Prawo natury i sportowej rywalizacji - rozmowa z Markiem Kardosem, trenerem Wkręt-metu AZS Częstochowa

Częstochowianie potrafili pokonać w trakcie sezonu Resovię i Skrę, przegrywali jednak ze słabszymi ekipami. Dlaczego? Ich trener, Marek Kardos, wyjaśnia tą oraz kilka innych zagadek związanych z AZS.

W tym artykule dowiesz się o:

Marek Knopik: Zespół z Częstochowy zakończył sezon zasadniczy. Jaki on był okiem trenera?

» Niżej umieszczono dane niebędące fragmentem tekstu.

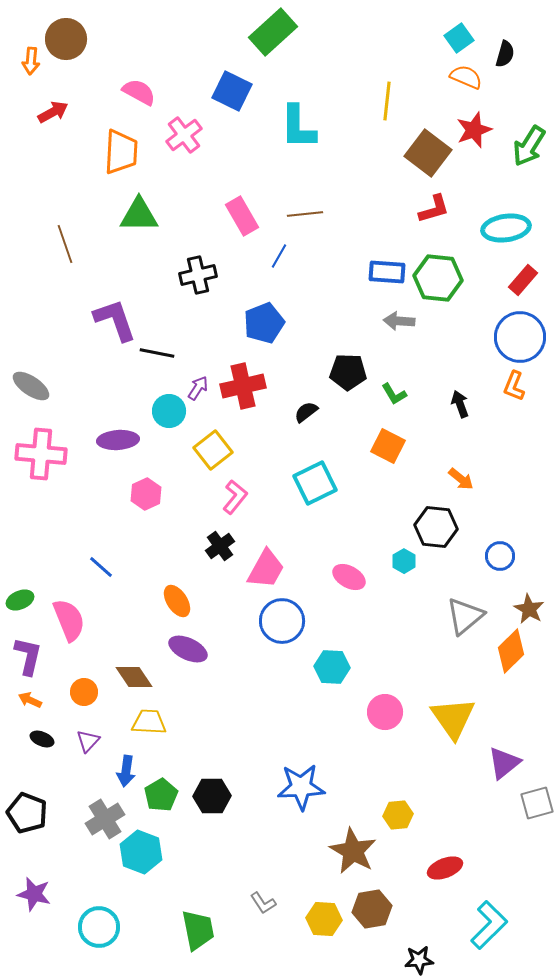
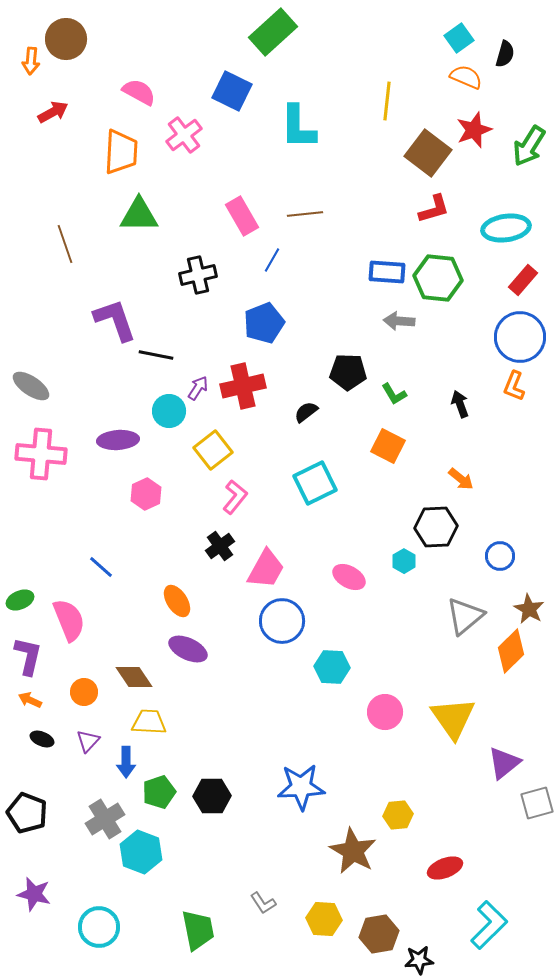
blue line at (279, 256): moved 7 px left, 4 px down
black line at (157, 353): moved 1 px left, 2 px down
black hexagon at (436, 527): rotated 9 degrees counterclockwise
blue arrow at (126, 771): moved 9 px up; rotated 8 degrees counterclockwise
green pentagon at (161, 795): moved 2 px left, 3 px up; rotated 12 degrees clockwise
brown hexagon at (372, 909): moved 7 px right, 25 px down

Marek Kardos: Młodzi chłopcy, którzy tworzą tę drużynę, zrobili w trakcie tych rozgrywek ogromny postęp. Jednak to było za mało na bardzo wysoki poziom ekip PlusLigi. Nie pozwoliło nam to konkurować z nimi jak równy z równym.

Czy praca z takim zespołem daje ci satysfakcję, bo przecież na samym początku twojej trenerskiej przygody z częstochowianami miejsca drużyny były znacznie lepsze?

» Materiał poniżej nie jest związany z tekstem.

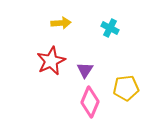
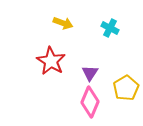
yellow arrow: moved 2 px right; rotated 24 degrees clockwise
red star: rotated 16 degrees counterclockwise
purple triangle: moved 5 px right, 3 px down
yellow pentagon: rotated 25 degrees counterclockwise
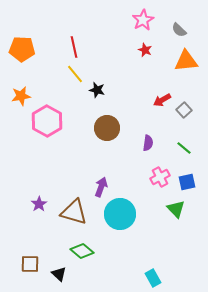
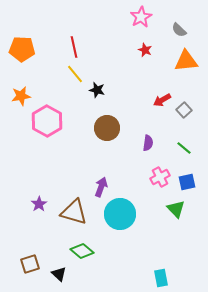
pink star: moved 2 px left, 3 px up
brown square: rotated 18 degrees counterclockwise
cyan rectangle: moved 8 px right; rotated 18 degrees clockwise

- Ale to była inna drużyna. Jeśli wtedy powiedziałem na odprawie taktycznej, że mamy taki plan i będziemy realizować takie założenia, to wszystko to było robione według wskazówek. Zawodnicy, którzy wtedy bronili barw AZS-u, byli w stanie podołać temu zadaniu. Obecnie z tymi młodymi chłopakami jest inaczej. Uczymy ich podstawowych rzeczy do zrealizowania podczas spotkania, a nie zawsze to wychodzi, chociażby ze względu na brak umiejętności. Musimy zdać sobie sprawę, że brakuje im spotkań na odpowiednio wysokim poziomie. Oni powinni być wdzięczni klubowi z Częstochowy za szansę pokazania się w PlusLidze oraz możliwość zdobywania doświadczenia. Bardzo ważnym aspektem jest dla nich również możliwość rywalizacji z jednymi z najlepszych siatkarzy na świecie.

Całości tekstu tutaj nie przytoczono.